HF as a Progressive Condition
Longitudinal studies show that cardiac injury causes progressive chamber remodeling.26–32 Increased chamber size and decreased ventricular function lead to symptomatic HF, with its attendant morbidity and mortality. Early diagnosis and intervention are advocated to prevent disease progression.33
Stage A: HF Risk Factors
The selection of HF risk factors to define stage A was intentionally conservative. Risk factors prospectively demonstrated to predict incident cases of HF were used: hypertension, diabetes mellitus, obesity, and coronary artery disease.2 Inclusion of less rigorously established risk factors would have further increased the size of stage A at the expense of stage 0. Even so, the presence of HF risk factors in 22% of persons highlights the number of persons in whom risk factor management is indicated.

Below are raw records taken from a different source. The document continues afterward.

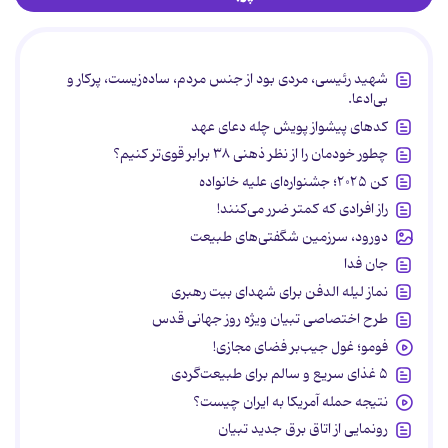
شهید رئیسی، مردی بود از جنس مردم، ساده‌زیست، پرکار و
بی‌ادعا.
کدهای پیشواز پویش چله دعای عهد
چطور خودمان را از نظر ذهنی ۳۸ برابر قوی‌تر کنیم؟
کن ۲۰۲۵؛ جشنواره‌ای علیه خانواده
راز افرادی که کمتر ضرر می‌کنند!
دورود، سرزمین شگفتی‌های طبیعت
جان فدا
نماز لیله الدفن برای شهدای بیت رهبری
طرح اختصاصی تبیان ویژه روز جهانی قدس
فومو؛ غول جیب‌بر فضای مجازی!
۵ غذای سریع و سالم برای طبیعت‌گردی
نتیجه حمله آمریکا به ایران چیست؟
رونمایی از اتاق برق جدید تبیان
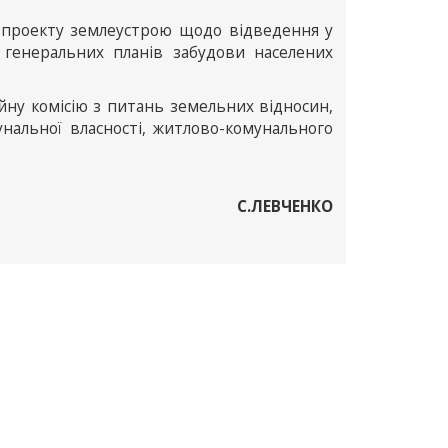
у проекту землеустрою щодо відведення у
 генеральних планів забудови населених
йну комісію з питань земельних відносин,
мунальної власності, житлово-комунального
С.ЛЕВЧЕНКО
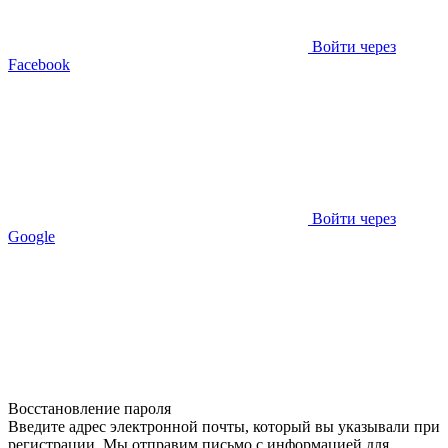
Войти через
Facebook
Войти через
Google
Восстановление пароля
Введите адрес электронной почты, который вы указывали при
регистрации. Мы отправим письмо с информацией для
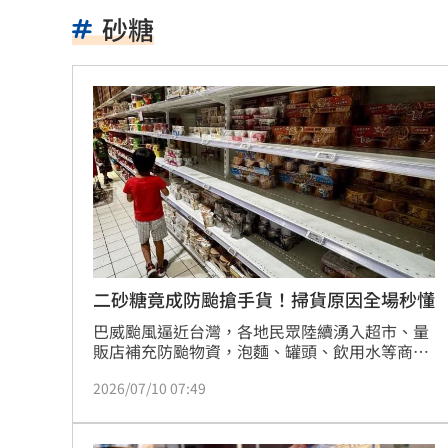
新／龜山島今封島 綠島船班7日午後取
砂糖
20%下架誰說的？張惇涵：專家會議討
毒駕抓不完!台中前4月已1死20傷去年飆
張韶涵來了！悲慟現身化妝師小薇告別
議員：台中宣導AI圖，主管機關配中國
詭滑行自撞…他折腰姿勢成屍！死者身
高檢署主任轟「雞同鴨講」 黃偉哲反
二砂糖竟成防颱搶手貨！掃貨原因全場秒懂
巴威颱風逼近台灣，各地民眾陸續湧入超市、量
東發號遭灌負評破2萬則！老饕真實心得
販店補充防颱物資，泡麵、罐頭、飲用水等商品
買氣升溫。不過，一名北部民眾近日採買時卻發
天后化妝師告別式 江蕙、張惠妹花籃
2026/07/10 07:49
現，貨架上的二砂糖竟然幾乎全數售罄，意外掀
起熱議，也讓不少網友紛紛分享自己颱風天囤購
孫燕姿悲慟現身告別式！送別摯友化妝
二砂糖的真正原因。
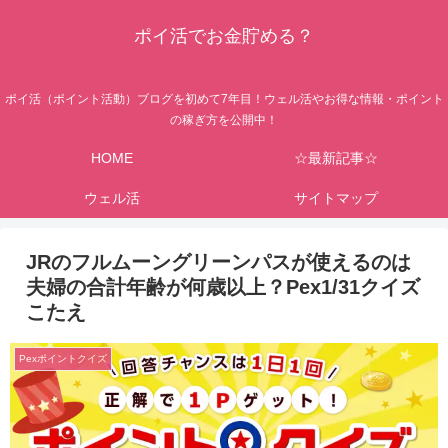
ポイ活でお金貯める？
ポイ活（ポイント活動）ブログを初めて7年目！ウェル活やお得な情報・ポイント
の稼ぎ方を公開中！
HOME
☆最新記事☆
ウェル活
サイトマップ
JRのフルムーングリーンパスが使えるのは
夫婦の合計年齢が何歳以上？Pex1/31クイズ
こたえ
Pexポイントクイズ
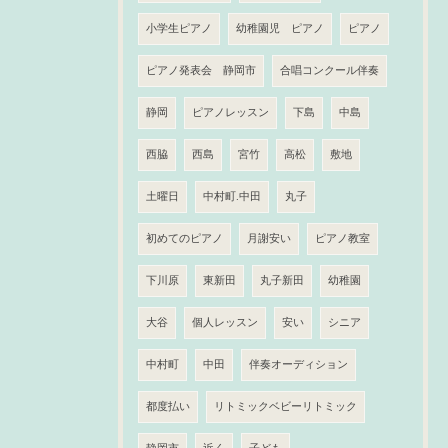
小学生ピアノ
幼稚園児 ピアノ
ピアノ
ピアノ発表会 静岡市
合唱コンクール伴奏
静岡
ピアノレッスン
下島
中島
西脇
西島
宮竹
高松
敷地
土曜日
中村町.中田
丸子
初めてのピアノ
月謝安い
ピアノ教室
下川原
東新田
丸子新田
幼稚園
大谷
個人レッスン
安い
シニア
中村町
中田
伴奏オーディション
都度払い
リトミックベビーリトミック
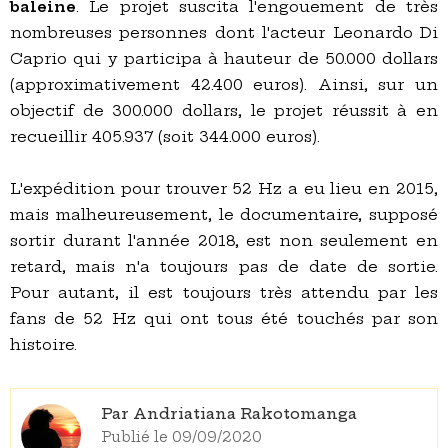
baleine
. Le projet suscita l'engouement de très
nombreuses personnes dont l'acteur Leonardo Di
Caprio qui y participa à hauteur de 50.000 dollars
(approximativement 42.400 euros). Ainsi, sur un
objectif de 300.000 dollars, le projet réussit à en
recueillir 405.937 (soit 344.000 euros).
L'expédition pour trouver 52 Hz a eu lieu en 2015,
mais malheureusement, le documentaire, supposé
sortir durant l'année 2018, est non seulement en
retard, mais n'a toujours pas de date de sortie.
Pour autant, il est toujours très attendu par les
fans de 52 Hz qui ont tous été touchés par son
histoire.
Par Andriatiana Rakotomanga
Publié le 09/09/2020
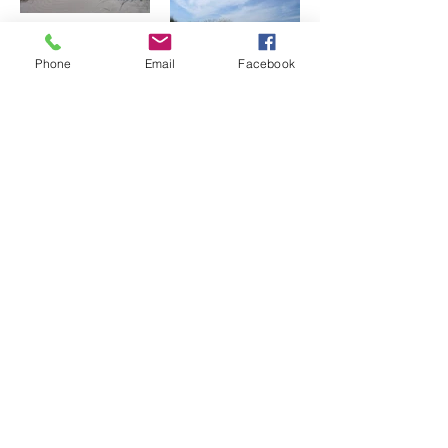
Phone
Email
Facebook
Précédent
Suivant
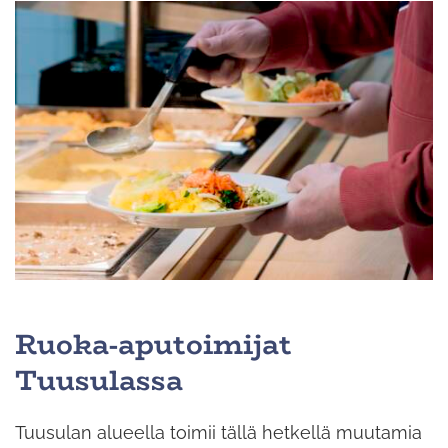
Ruoka-aputoimijat
Tuusulassa
Tuusulan alueella toimii tällä hetkellä muutamia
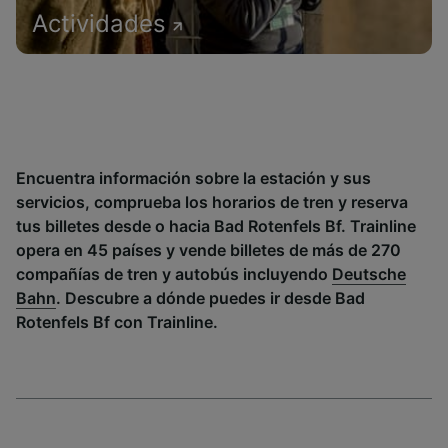
Actividades
Encuentra información sobre la estación y sus
servicios, comprueba los horarios de tren y reserva
tus billetes desde o hacia Bad Rotenfels Bf. Trainline
opera en 45 países y vende billetes de más de 270
compañías de tren y autobús incluyendo
Deutsche
Bahn
. Descubre a dónde puedes ir desde Bad
Rotenfels Bf con Trainline.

Stage B: Asymptomatic Cardiac Dysfunction
The magnitude of stage B prevalence depends on the cardiac structure and function abnormalities used to select persons for this category and on the criteria chosen to distinguish asymptomatic from symptomatic persons. Only echocardiographic abnormalities shown to predict incident HF cases or mortality were chosen: increased LV mass, LVEDD, LV DD, or decreased LV EF.2,6,26–32 Inclusion of other echocardiographic parameters could have further increased the relative size of stage B. To be considered asymptomatic, subjects had to be SAS class I, indicating the ability to perform activities requiring 7 METS of exercise capacity without fatigue or dyspnea limitations.
A 34% prevalence of stage B asymptomatic ventricular dysfunction among persons 45 years of age suggests the size of the population in whom early identification of abnormal ventricular structure and function may be important. This HF stage also describes a group in whom clinical trials of early pharmacological intervention for systolic and diastolic dysfunction are appropriate.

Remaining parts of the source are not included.